The name Circassia refers to a country in the Northwest Caucasus, along the northeastern shores of the Black Sea and north of the Caucasus mountains. Native to it are the Circassian languages, mutually intelligible dialects that are related only to a few other Northwest Caucasian languages. Today, the majority of Circassians are Muslim, but in medieval times, their religious affiliations were often in flux between various sects of Christianity, Islam, and the native polytheistic religion. Circassians formed an important part of the complex slave trade networks of the Black Sea region at their height in the fourteenth and fifteenth centuries.[1]

In this period, both Christians and Muslims of the region shared several crucial points of understanding about slavery and the slave trade. First, they all considered the sale and purchase of slaves to be legal and ordinary. Second, slavery’s ideological basis was rooted in religion, meaning that the slaves being bought and sold were theoretically all of a different religion to the buyers and sellers. Lastly, they understood that there was always a chance that anyone, including them, could be enslaved if they encountered raiders at the wrong place and the wrong time. Circassians were involved in both ends of this trade: many Circassians were sold as slaves, and many also raided, captured, and sold slaves themselves. 
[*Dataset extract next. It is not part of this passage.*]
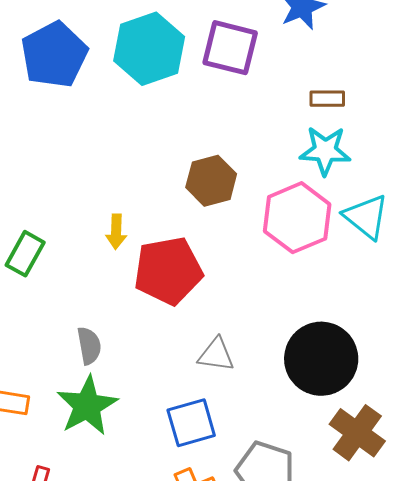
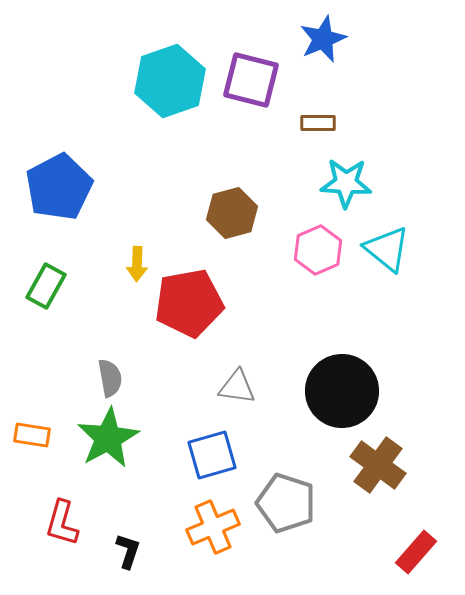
blue pentagon: (54, 55) -> (59, 187), moved
brown rectangle: (327, 99) -> (318, 123), moved
pink hexagon: (297, 218) -> (318, 250), size x0.7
This is a section from the “Libellus de notitia orbis,” a short text completed in 1404 by John, the Dominican archbishop of Sultaniya. He describes his book thus in the opening lines: “Here begins a short little book about the news of the world and specifically, about the peoples living in it, about their sects, ceremonies, and novelties, and specifically those which are outside the Catholic Church, etc.” In these sections, John discusses Cumania and Circassia. At least some of his knowledge seems to be first-hand, and he pays special attention to two parts of their culture: their religious practices and their slave-raiding and trading.

There are a few curious parts of John’s account that are difficult to explain. The first is the division of the Circassians into two groups, white and black. John himself states that these names have nothing to do with skin color. It is possible that these names have to do with directions; many Central Asian cultures associated cardinal directions with cultures. Hungarian and Turkic languages, for example, associate black with north and white with south. However, these direction-color associations varied from people to people and place to place.[2] 

The other intriguing description John gives is of the so-called “Tree of God.” Pre-Christian Circassian religion involved the worship of certain trees and sacred groves, in which religious ceremonies were conducted.[3] In particular, the worship of the god of crops, Theghelej, involved festivities in the sacred grove, where animals were sacrificed and the god represented in the shape of a cross placed on a tree.[4] What John describes may, then, be some form of syncretism.

[1] Amjad M. Jaimoukha, The Circassians : a Handbook (Richmond, Surrey: Curzon, 2001), 11-12.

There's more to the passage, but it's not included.